§ PROBLEM
Only the lines from the one containing "var inte hållbart" through the end of the data are wanted, reproduced exactly and without pictures.
□ □ □ □ □ □ □
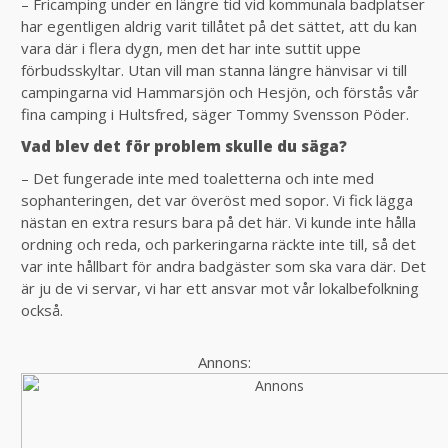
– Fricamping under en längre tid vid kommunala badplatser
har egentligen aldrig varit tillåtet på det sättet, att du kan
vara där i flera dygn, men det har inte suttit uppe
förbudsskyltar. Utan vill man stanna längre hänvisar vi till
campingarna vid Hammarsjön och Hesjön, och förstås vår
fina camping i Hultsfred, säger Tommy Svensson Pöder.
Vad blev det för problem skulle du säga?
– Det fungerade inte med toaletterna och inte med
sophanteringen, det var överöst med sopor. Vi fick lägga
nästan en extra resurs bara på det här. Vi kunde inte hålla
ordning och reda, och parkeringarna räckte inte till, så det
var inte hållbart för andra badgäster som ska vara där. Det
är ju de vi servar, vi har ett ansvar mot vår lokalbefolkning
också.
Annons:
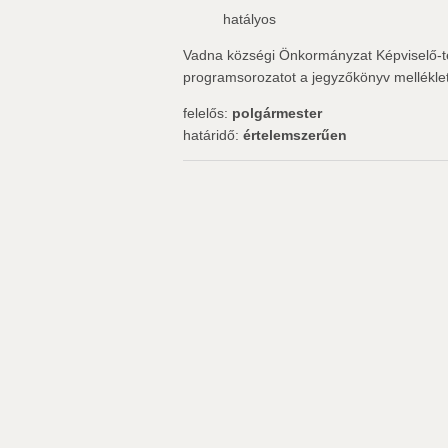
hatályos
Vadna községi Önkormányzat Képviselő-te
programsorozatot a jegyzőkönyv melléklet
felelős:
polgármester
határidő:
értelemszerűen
□ □ □ □ □ □ □
§ RESULT
var inte hållbart för andra badgäster som ska vara där. Det
är ju de vi servar, vi har ett ansvar mot vår lokalbefolkning
också.
Annons:
hatályos
Vadna községi Önkormányzat Képviselő-te
programsorozatot a jegyzőkönyv melléklet
felelős:
polgármester
határidő:
értelemszerűen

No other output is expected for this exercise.